At that point, work stopped. Atanasoff was drafted into the Navy and sent to its ordnance laboratory in Washington, DC, where he worked on acoustic mines and later attended the atomic bomb tests at Bikini Atoll. Shifting his focus from computers to ordnance engineering, he remained an inventor, earning thirty patents, including on a minesweeping device. But his Chicago lawyer never applied for patents on his computer.

Atanasoff’s computer could have been an important milestone, but it was, both literally and figuratively, relegated to the dustbin of history. The almost-working machine was put into storage in the basement of the physics building at Iowa State, and a few years later no one seemed to remember what it did. When the space was needed for other uses in 1948, a graduate student dismantled it, not realizing what it was, and discarded most of the parts.37 Many early histories of the computer age do not even mention Atanasoff.

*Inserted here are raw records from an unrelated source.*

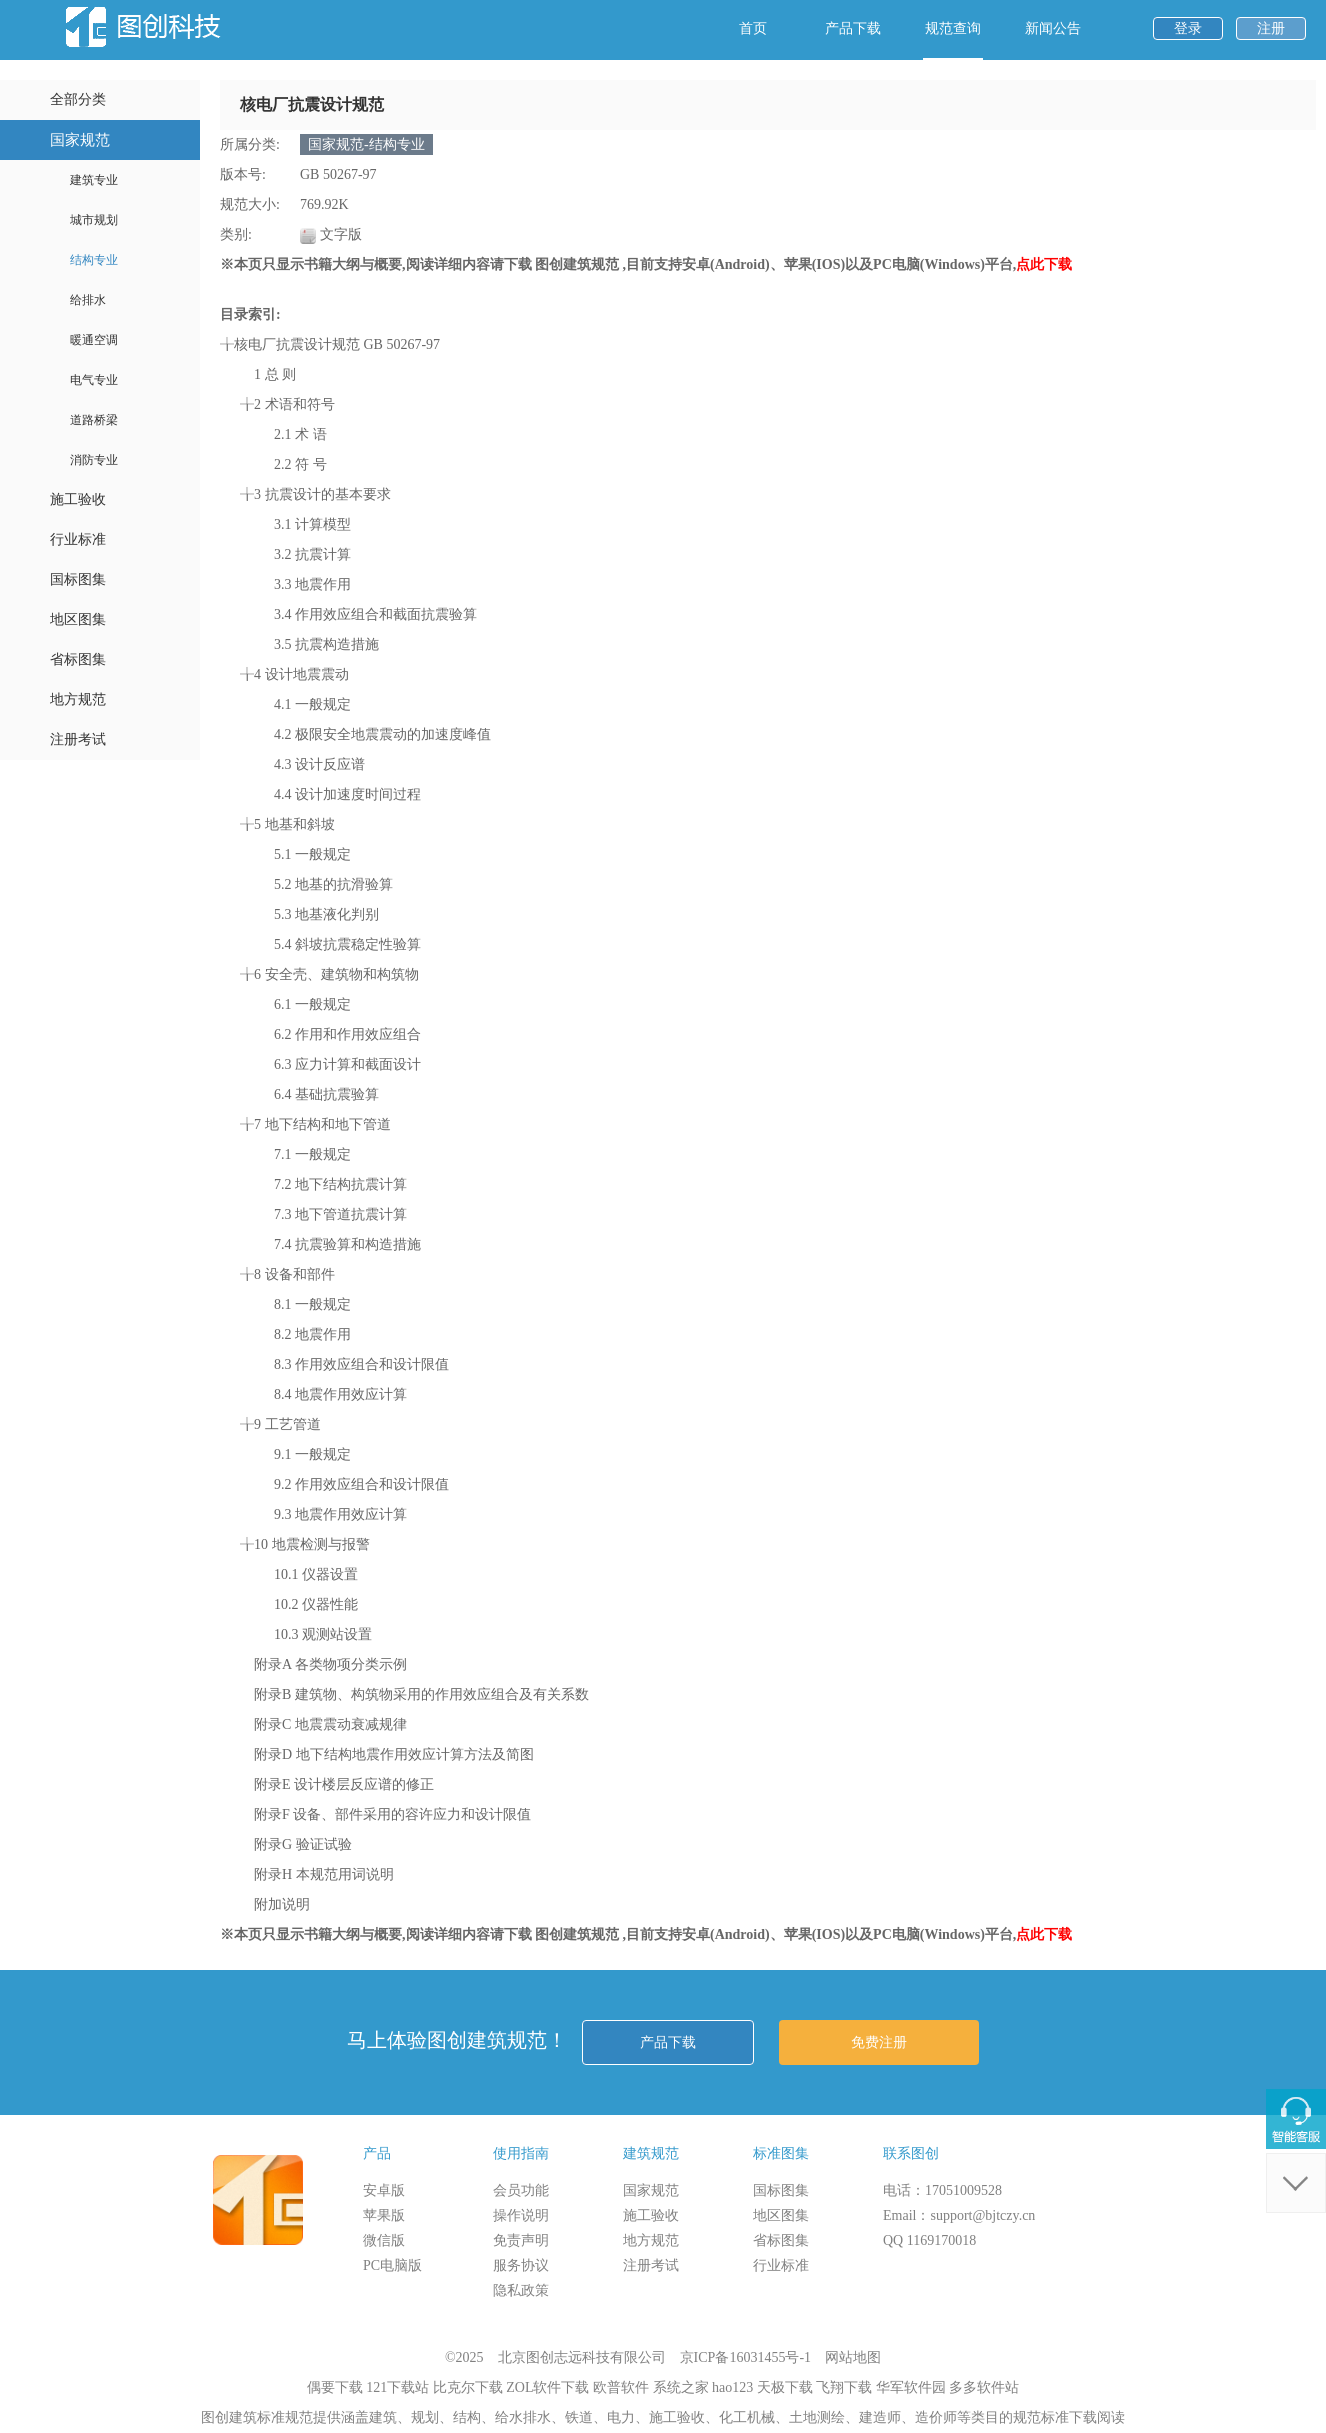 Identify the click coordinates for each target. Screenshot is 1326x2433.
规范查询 (953, 28)
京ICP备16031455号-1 (745, 2357)
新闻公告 (1053, 28)
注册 (1271, 28)
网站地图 (853, 2357)
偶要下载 (335, 2387)
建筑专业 (94, 180)
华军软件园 (911, 2387)
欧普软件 (621, 2387)
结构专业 (94, 260)
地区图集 (78, 619)
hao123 (732, 2387)
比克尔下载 (468, 2387)
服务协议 (521, 2265)
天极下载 (785, 2387)
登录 (1188, 28)
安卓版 (384, 2190)
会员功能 (521, 2190)
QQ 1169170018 (929, 2240)
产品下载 (853, 28)
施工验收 (78, 499)
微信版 (384, 2240)
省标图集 (78, 659)
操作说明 (521, 2215)
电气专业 (94, 380)
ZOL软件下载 (547, 2387)
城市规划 (94, 220)
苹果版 (384, 2215)
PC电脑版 (392, 2265)
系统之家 (681, 2387)
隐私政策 (521, 2290)
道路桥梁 (94, 420)
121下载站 (397, 2387)
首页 (753, 28)
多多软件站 (984, 2387)
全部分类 (78, 99)
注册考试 (78, 739)
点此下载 (1044, 264)
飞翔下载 (844, 2387)
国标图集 (78, 579)
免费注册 (879, 2042)
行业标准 (78, 539)
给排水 (88, 300)
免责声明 (521, 2240)
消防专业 (94, 460)
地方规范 (78, 699)
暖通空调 (94, 340)
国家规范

Even if it had worked properly, his machine had limitations. The vacuum-tube circuit made lightning-fast calculations, but the mechanically rotated memory units slowed down the process enormously. So did the system for burning holes in the punch cards, even when it worked. In order to be truly fast, modern computers would have to be all-electronic, not just partly. Nor was Atanasoff’s model programmable. It was geared to do just one thing: solve linear equations.